* What you should do
Reproduce the records below in full and word for word, excluding pictures.

+ + +

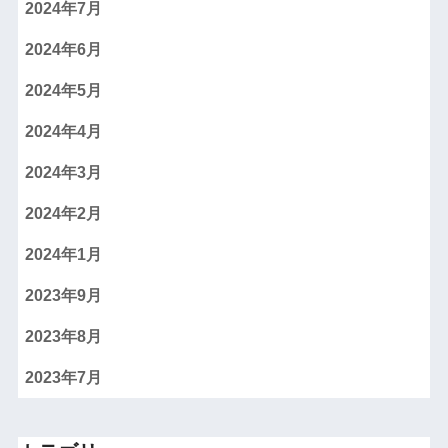
2024年7月
2024年6月
2024年5月
2024年4月
2024年3月
2024年2月
2024年1月
2023年9月
2023年8月
2023年7月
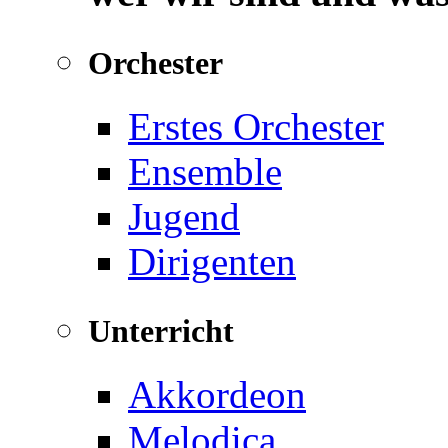
Orchester
Erstes Orchester
Ensemble
Jugend
Dirigenten
Unterricht
Akkordeon
Melodica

+ + +

* Response to the exercise
2024年7月
2024年6月
2024年5月
2024年4月
2024年3月
2024年2月
2024年1月
2023年9月
2023年8月
2023年7月
Orchester
Erstes Orchester
Ensemble
Jugend
Dirigenten
Unterricht
Akkordeon
Melodica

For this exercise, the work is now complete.